Walter Alva, the Peruvian archaeologist making the discovery, commented on the findings:
"What's surprising are the construction methods, the architectural design and most of all the existence of murals that could be the oldest in the Americas. He said, "The discovery of this temple reveals evidence suggesting the region of Lambayeque was one of great cultural exchange between the Pacific coast and the rest of Peru."

==Excavations==
The team discovered likely ceremonial offerings, including the skeletons of a parrot and a monkey, which would have come from Peru's jungle regions, and shells typical of coastal Ecuador. These indicated the range of exchange.

Alva and his team worked three months on the excavation. They said that the culture that built the temple had intentionally buried it when finished with its use. This helped to protect it for thousands of years. Locals have dug away at the site, taking blocks to use in constructing their own buildings. Much of the Ventarrón site had been looted in 1990 and 1992, but the thieves had not found the temple.

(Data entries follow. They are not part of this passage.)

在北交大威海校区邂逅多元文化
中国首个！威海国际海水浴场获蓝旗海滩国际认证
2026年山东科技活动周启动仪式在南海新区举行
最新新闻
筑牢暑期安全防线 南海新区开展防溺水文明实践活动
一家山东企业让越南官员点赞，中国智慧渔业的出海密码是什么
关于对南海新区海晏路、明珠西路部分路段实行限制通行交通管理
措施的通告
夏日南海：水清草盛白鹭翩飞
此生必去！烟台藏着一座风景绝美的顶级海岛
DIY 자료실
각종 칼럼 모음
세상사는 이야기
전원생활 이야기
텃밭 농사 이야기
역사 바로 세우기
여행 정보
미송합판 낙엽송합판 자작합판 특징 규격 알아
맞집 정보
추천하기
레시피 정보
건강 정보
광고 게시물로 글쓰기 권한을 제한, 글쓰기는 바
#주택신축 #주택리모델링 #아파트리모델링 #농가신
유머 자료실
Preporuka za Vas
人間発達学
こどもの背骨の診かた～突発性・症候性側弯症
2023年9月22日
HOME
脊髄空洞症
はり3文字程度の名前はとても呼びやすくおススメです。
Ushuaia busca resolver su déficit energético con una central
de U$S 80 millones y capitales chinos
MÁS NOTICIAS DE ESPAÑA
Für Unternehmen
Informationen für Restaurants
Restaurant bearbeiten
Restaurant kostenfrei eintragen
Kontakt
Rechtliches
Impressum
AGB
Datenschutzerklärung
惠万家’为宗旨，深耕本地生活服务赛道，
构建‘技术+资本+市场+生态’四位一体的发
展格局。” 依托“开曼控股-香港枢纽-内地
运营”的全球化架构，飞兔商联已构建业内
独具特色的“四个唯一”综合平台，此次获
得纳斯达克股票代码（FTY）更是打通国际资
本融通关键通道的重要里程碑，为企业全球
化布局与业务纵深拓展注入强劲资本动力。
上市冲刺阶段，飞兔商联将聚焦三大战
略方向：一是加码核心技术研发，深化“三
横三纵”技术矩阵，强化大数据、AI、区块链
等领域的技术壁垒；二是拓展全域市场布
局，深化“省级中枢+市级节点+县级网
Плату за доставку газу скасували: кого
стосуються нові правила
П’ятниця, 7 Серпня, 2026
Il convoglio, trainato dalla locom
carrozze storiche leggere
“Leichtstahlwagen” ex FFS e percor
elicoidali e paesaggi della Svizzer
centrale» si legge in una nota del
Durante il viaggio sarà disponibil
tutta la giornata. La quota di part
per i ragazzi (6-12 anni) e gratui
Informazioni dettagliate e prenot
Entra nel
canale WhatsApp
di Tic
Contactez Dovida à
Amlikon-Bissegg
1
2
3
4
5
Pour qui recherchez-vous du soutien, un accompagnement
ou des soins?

In the 1980s Alva led the discovery of the tomb of the Lord of Sipán and other elite ancient people at the Moche center, a much later culture whose people also were based in Lambayeque. The royal tomb included generations of burials from about 300 AD, or 1700 years ago.

Since 2007, the excavations have been directing by Ignacio Alva who has unearthed several phases of human presence in the temple and made important new discoveries such as an ancient frieze in high relief retaining their original colors with typical Cupisnique iconography.

===Other temples in the area===
Three temples have been discovered in this area in recent years.

A Cupisnique adobe temple was discovered nearby in 2008; this site is now known as "Collud". This temple sheds some light on the connection between the Cupisnique and the Chavin because of shared iconography.

The Chavin people who came after the Cupisnique built a temple adjacent to Collud about three hundred years later; this location is named "Zarpan".

All three temples are close together, and form a single archaeological site. There are numerous shared elements between these locations.

"During the Formative Period, probably beginning in the Initial Period, the Collud-Zarpán site, situated at the northwest end of the Huaca Ventarrón Complex, was the valley’s theocratic capital. It covered more than 2 square kilometers of ceremonial architecture spread between two mounds aligned east to west."